WHAT NEEDS TO BE DONE —
Your answer should be one number, the count of lines in the records that carry the string "target".

EXTRACTED RECORDS —
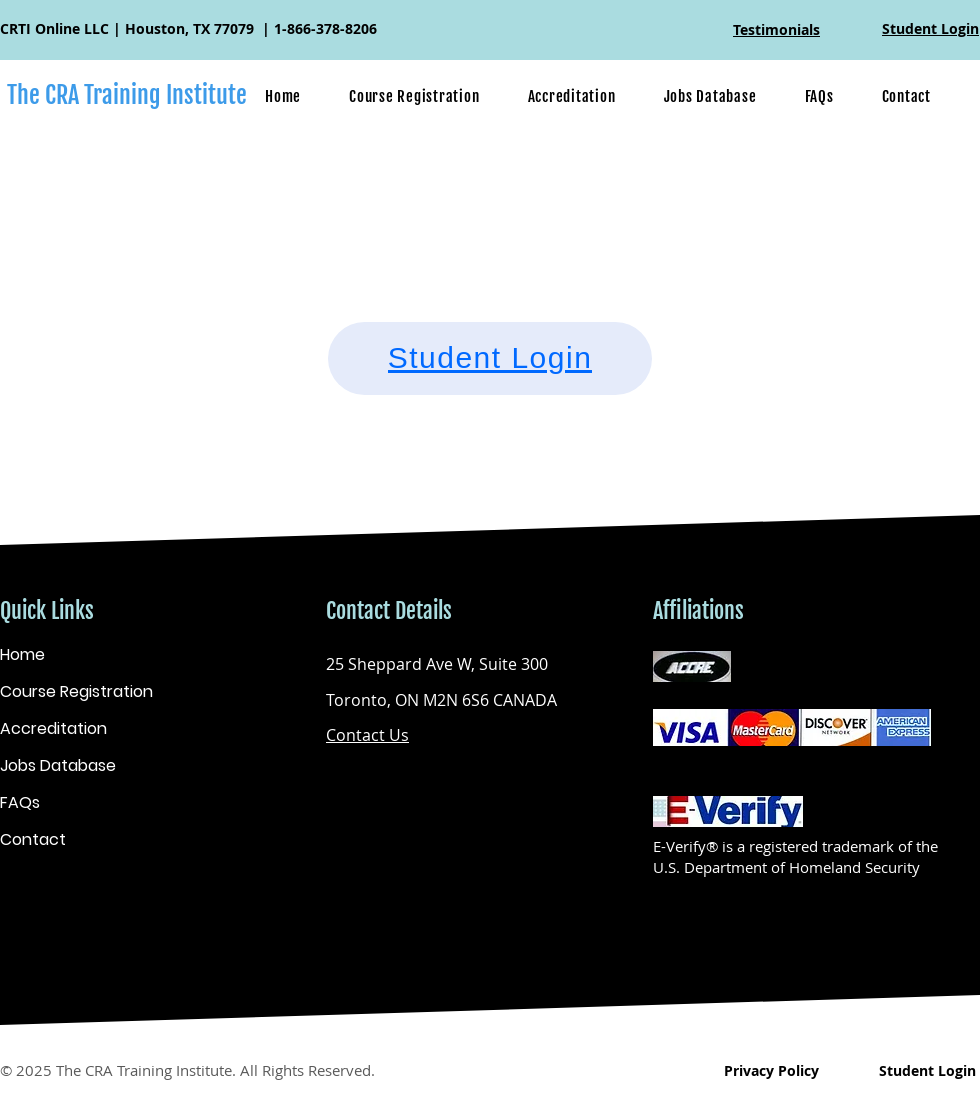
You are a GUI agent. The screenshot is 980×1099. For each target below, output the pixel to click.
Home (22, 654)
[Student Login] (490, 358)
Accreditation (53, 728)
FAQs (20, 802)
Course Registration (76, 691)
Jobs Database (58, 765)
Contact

--

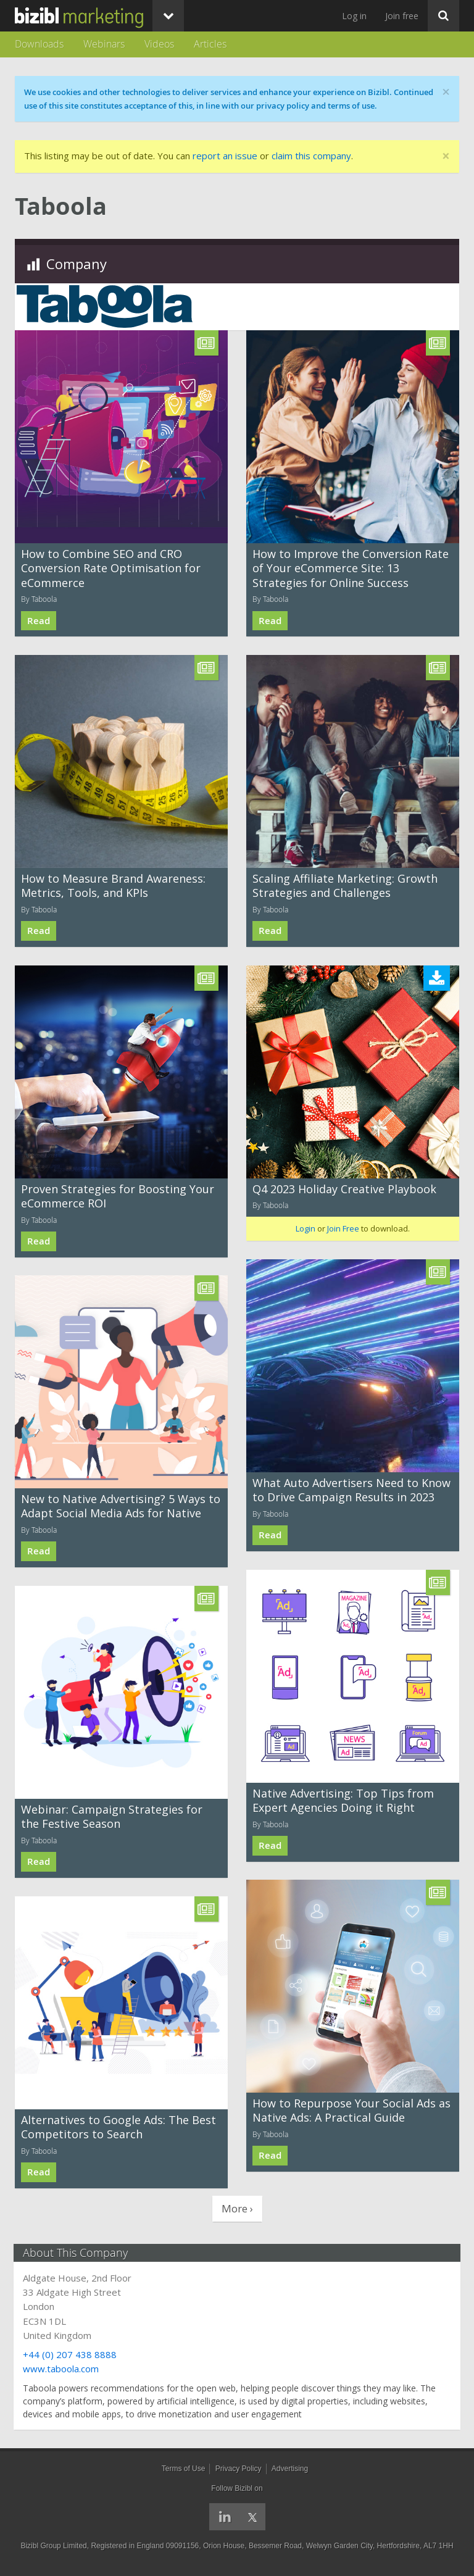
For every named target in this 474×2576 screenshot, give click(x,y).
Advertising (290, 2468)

SOLUTION —
2